I then typically use pull requests to:

  • Verify the changes are the ones I intended
  • Run automated tests
  • Get feedback from others

Once the pull request is approved, I merge it into the main branch, usually using a squash commit. This triggers a build pipeline that will also run automated tests but it also builds packages, containers, etc... Once the build is successful, the deployment phase(s) of the pipeline begin.

Continuous Delivery

Every successful commit to main not only triggers the build process but also the deployment phase(s) of the pipeline, ultimately pushing code all the way to production.
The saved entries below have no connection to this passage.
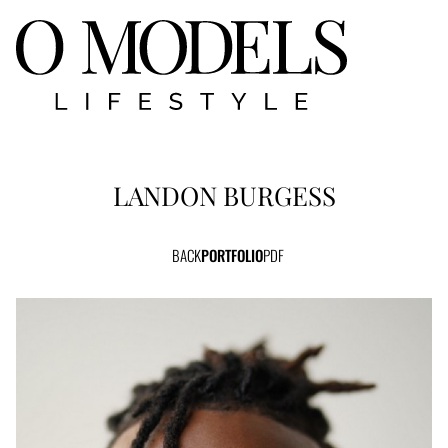
LANDON
BURGESS
BACK
PORTFOLIO
PDF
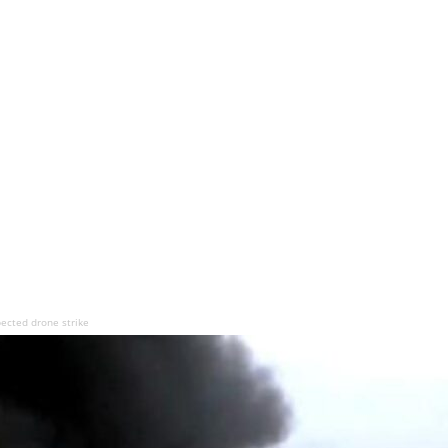
pected drone strike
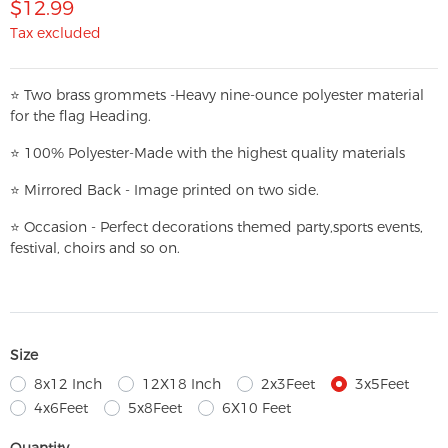
$12.99
Tax excluded
⭐
T
w
o brass grommets -Heavy nine-ounce polyester material
for the flag Heading.
⭐
100% Polyester-
Made with the highest quality materials
⭐
Mirrored Back - Image printed on two side.
⭐
Occasion - Perfect decorations themed party,
sports events,
festival, choirs and so on.
Size
8x12 Inch
12X18 Inch
2x3Feet
3x5Feet
4x6Feet
5x8Feet
6X10 Feet
Quantity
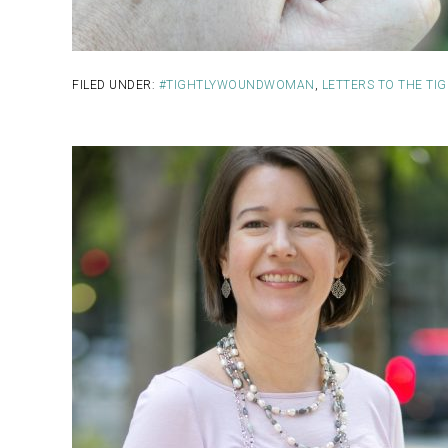
FILED UNDER:
#TIGHTLYWOUNDWOMAN
,
LETTERS TO THE T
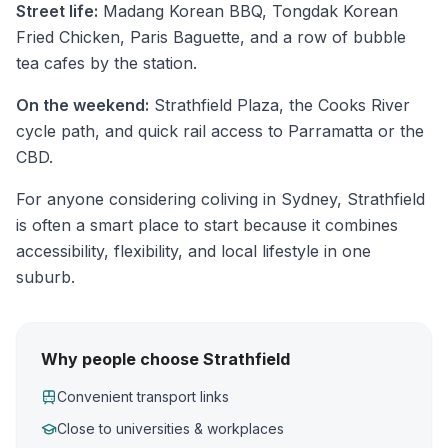
Street life:
Madang Korean BBQ, Tongdak Korean
Fried Chicken, Paris Baguette, and a row of bubble
tea cafes by the station.
On the weekend:
Strathfield Plaza, the Cooks River
cycle path, and quick rail access to Parramatta or the
CBD.
For anyone considering coliving in Sydney, Strathfield
is often a smart place to start because it combines
accessibility, flexibility, and local lifestyle in one
suburb.
Why people choose Strathfield
Convenient transport links
Close to universities & workplaces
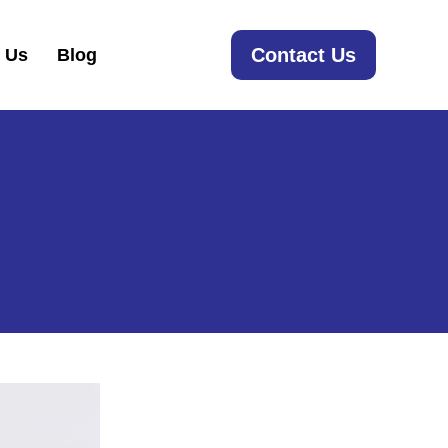
Contact Us
 Us
Blog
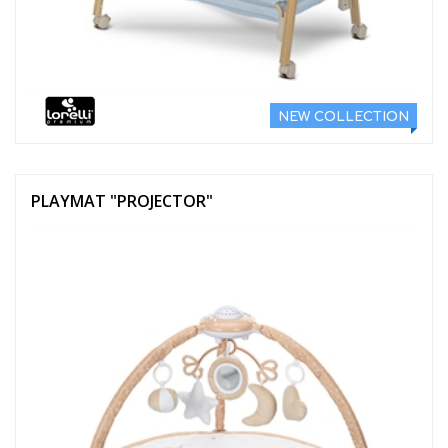
NEW COLLECTION
PLAYMAT "PROJECTOR"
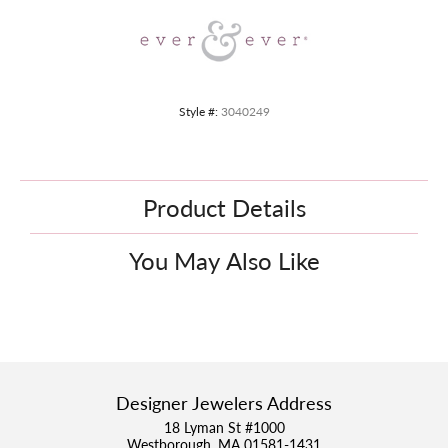
Style #:
3040249
Product Details
You May Also Like
Designer Jewelers Address
18 Lyman St #1000
Westborough, MA 01581-1431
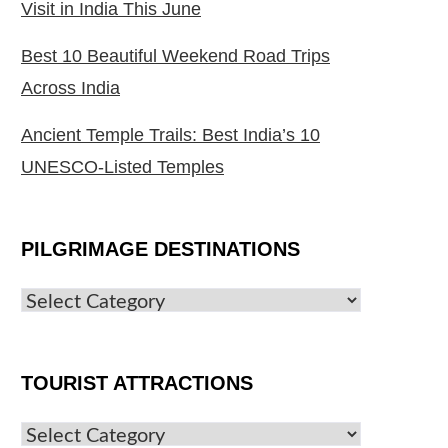
Visit in India This June
Best 10 Beautiful Weekend Road Trips
Across India
Ancient Temple Trails: Best India’s 10
UNESCO-Listed Temples
PILGRIMAGE DESTINATIONS
TOURIST ATTRACTIONS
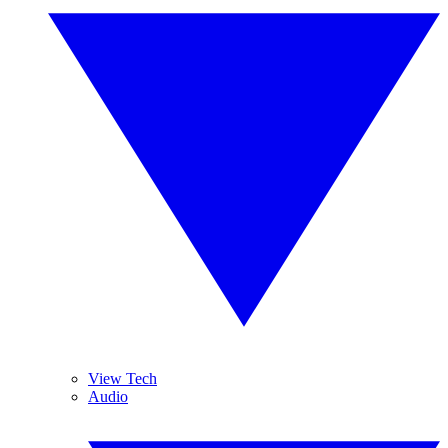
View Tech
Audio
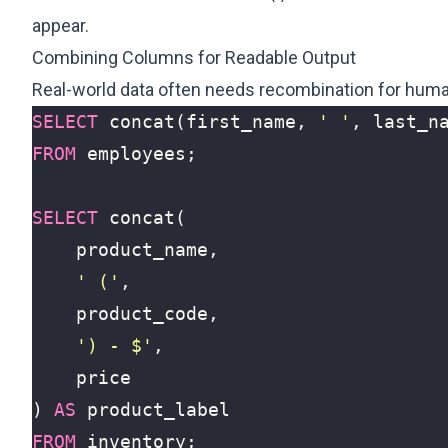
appear.
Combining Columns for Readable Output
Real-world data often needs recombination for huma
SELECT
concat
(
first_name
,
' '
,
last_n
FROM
employees
;
SELECT
concat
(
product_name
,
' ('
,
product_code
,
') - $'
,
price
)
AS
product_label
FROM
inventory
;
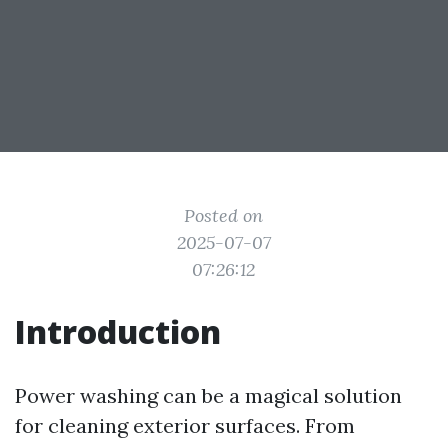
Posted on
2025-07-07
07:26:12
Introduction
Power washing can be a magical solution
for cleaning exterior surfaces. From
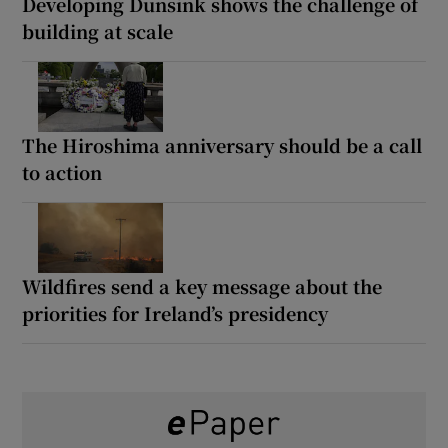
Developing Dunsink shows the challenge of
building at scale
The Hiroshima anniversary should be a call
to action
Wildfires send a key message about the
priorities for Ireland’s presidency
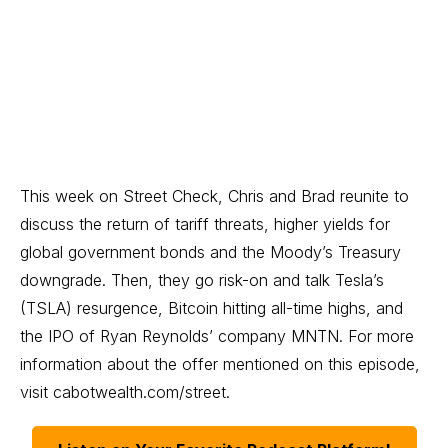
This week on Street Check, Chris and Brad reunite to
discuss the return of tariff threats, higher yields for
global government bonds and the Moody’s Treasury
downgrade. Then, they go risk-on and talk Tesla’s
(TSLA) resurgence, Bitcoin hitting all-time highs, and
the IPO of Ryan Reynolds’ company MNTN. For more
information about the offer mentioned on this episode,
visit
cabotwealth.com/street
.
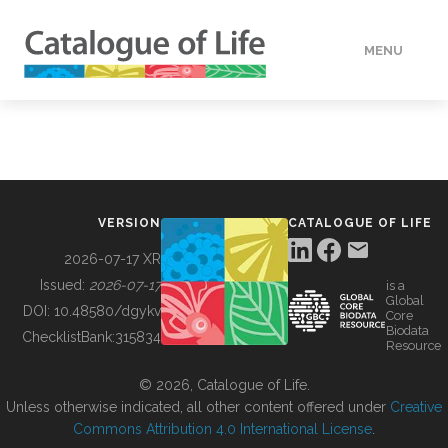
MENU
DATA
HOW TO
VERSION
CATALOGUE OF LIFE
TOOLS
2026-07-17 XR
Issued:
2026-07-17
is a
Global
BUILDING COL
DOI:
10.48580/dgykv
Core
Biodata
ChecklistBank:
315834
Resource
ABOUT
© 2026, Catalogue of Life.
Unless otherwise indicated, all other content offered under
Creative
Commons Attribution 4.0 International License
.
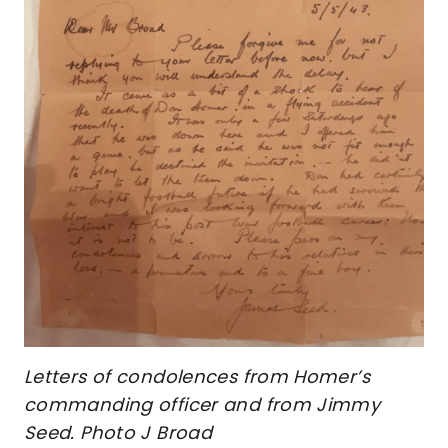
Letters of condolences from Homer’s
commanding officer and from Jimmy
Seed. Photo J Broad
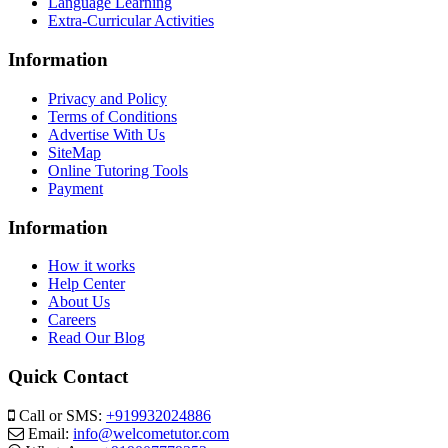
Language Learning
Extra-Curricular Activities
Information
Privacy and Policy
Terms of Conditions
Advertise With Us
SiteMap
Online Tutoring Tools
Payment
Information
How it works
Help Center
About Us
Careers
Read Our Blog
Quick Contact
Call or SMS:
+919932024886
Email:
info@welcometutor.com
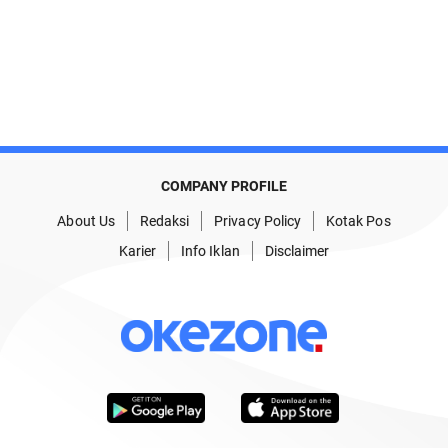
COMPANY PROFILE
About Us
Redaksi
Privacy Policy
Kotak Pos
Karier
Info Iklan
Disclaimer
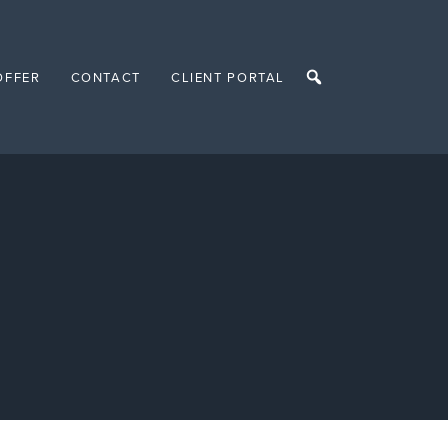
OFFER
CONTACT
CLIENT PORTAL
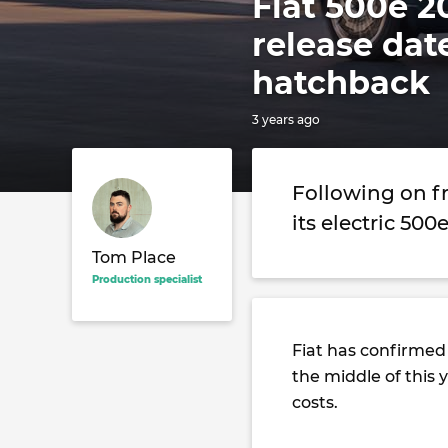
Fiat 500e 2
release dat
hatchback
3 years ago
Following on f
its electric 500
Tom Place
Production specialist
Fiat has confirmed
the middle of this 
costs.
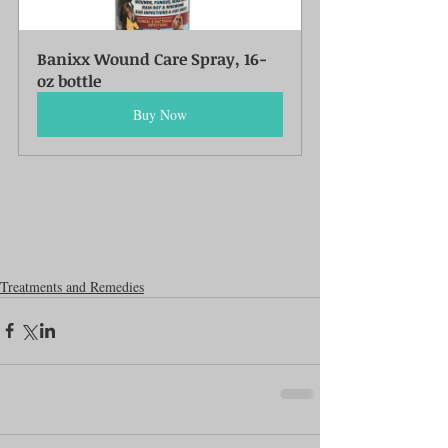
Banixx Wound Care Spray, 16-
oz bottle
Buy Now
Treatments and Remedies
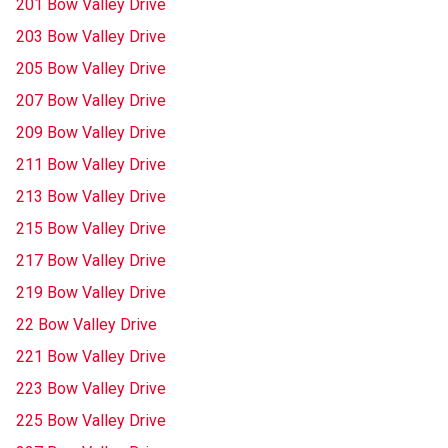
201 Bow Valley Drive
203 Bow Valley Drive
205 Bow Valley Drive
207 Bow Valley Drive
209 Bow Valley Drive
211 Bow Valley Drive
213 Bow Valley Drive
215 Bow Valley Drive
217 Bow Valley Drive
219 Bow Valley Drive
22 Bow Valley Drive
221 Bow Valley Drive
223 Bow Valley Drive
225 Bow Valley Drive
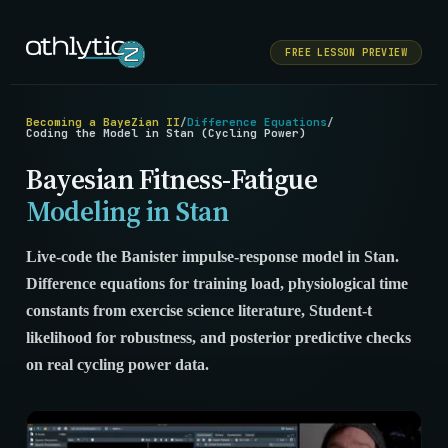
FREE LESSON PREVIEW
Becoming a BayeZian II
/
Difference Equations
/
Coding the Model in Stan (Cycling Power)
Bayesian Fitness-Fatigue
Modeling in Stan
Live-code the Banister impulse-response model in Stan.
Difference equations for training load, physiological time
constants from exercise science literature, Student-t
likelihood for robustness, and posterior predictive checks
on real cycling power data.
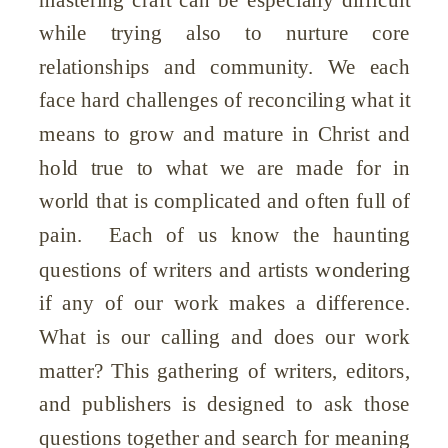
while trying also to nurture core
relationships and community. We each
face hard challenges of reconciling what it
means to grow and mature in Christ and
hold true to what we are made for in
world that is complicated and often full of
pain. Each of us know the haunting
wondering
questions of writers and artists
if any of our work makes a difference.
What is our calling and does our work
matter? This gathering of writers, editors,
and publishers is designed to ask those
questions together and search for meaning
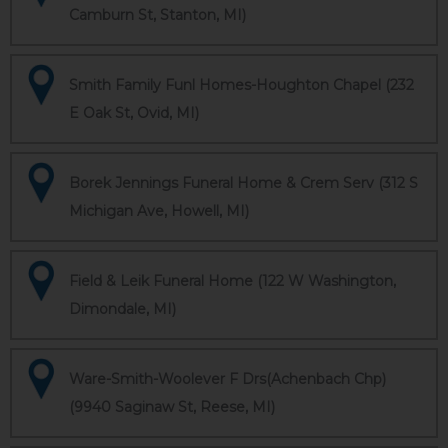
Camburn St, Stanton, MI)
Smith Family Funl Homes-Houghton Chapel (232
E Oak St, Ovid, MI)
Borek Jennings Funeral Home & Crem Serv (312 S
Michigan Ave, Howell, MI)
Field & Leik Funeral Home (122 W Washington,
Dimondale, MI)
Ware-Smith-Woolever F Drs(Achenbach Chp)
(9940 Saginaw St, Reese, MI)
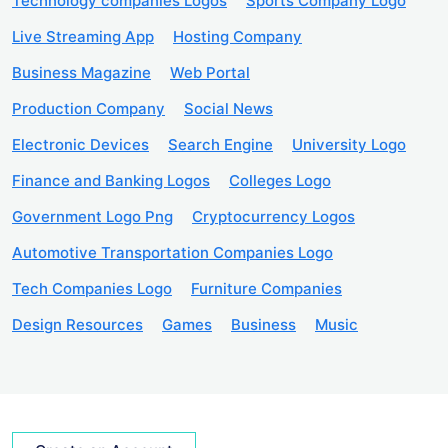
Technology companies Logos
Sports Company Logo
Live Streaming App
Hosting Company
Business Magazine
Web Portal
Production Company
Social News
Electronic Devices
Search Engine
University Logo
Finance and Banking Logos
Colleges Logo
Government Logo Png
Cryptocurrency Logos
Automotive Transportation Companies Logo
Tech Companies Logo
Furniture Companies
Design Resources
Games
Business
Music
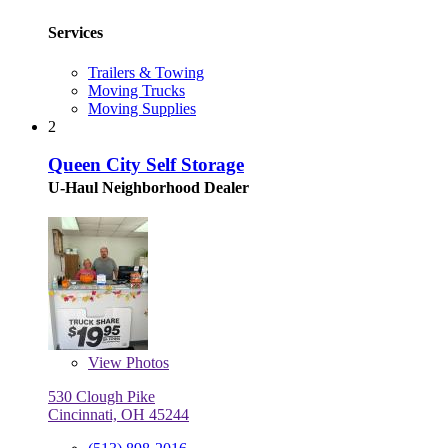
Services
Trailers & Towing
Moving Trucks
Moving Supplies
2
Queen City Self Storage
U-Haul Neighborhood Dealer
View
Photos
530 Clough Pike
Cincinnati, OH 45244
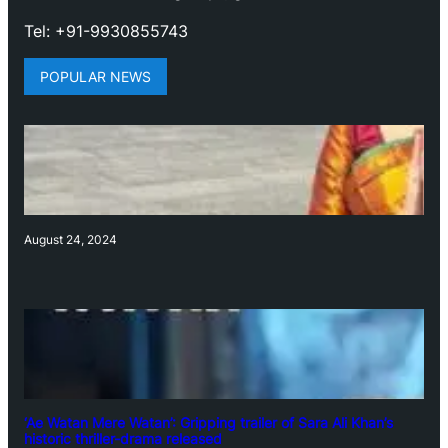
Tel: +91-9930855743
POPULAR NEWS
August 24, 2024
‘Ae Watan Mere Watan’: Gripping trailer of Sara Ali Khan’s
historic thriller-drama released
Regardless of how many environments I have in place, the process tends to be the same for them all:

  • If environment is subject to change management, raise a change request
  • Deploy the change to the environment - if code:
    • Database changes first
    • Code changes second
  • Run automated tests (these may vary between environments)
  • If no automated tests exist, show a manual approval gate
  • Close the change as successful or failed as appropriate

If a deployment fails, sometimes excluding the development environment, then all changes are automatically reverted. This is to get the environment back to a known good state as quickly as possible.

Continuous Deployment

Continuous deployment is effectively the same as continuous deliver but with any manual gates removed. When building pipelines, I typically build them all to support continuous deployment but, when automated testing isn't available, revert to using a manual approval gate.

I'd say the biggest barrier to going to continuous deployment is the lack of automated testing or at least a lack of trust in your automated testing. If you can't trust your tests to catch issues, you can't trust your deployment to be successful. Once you have highly reliable and high confidence (and ideally high speed) automated testing in place, you can move to continuous deployment with confidence.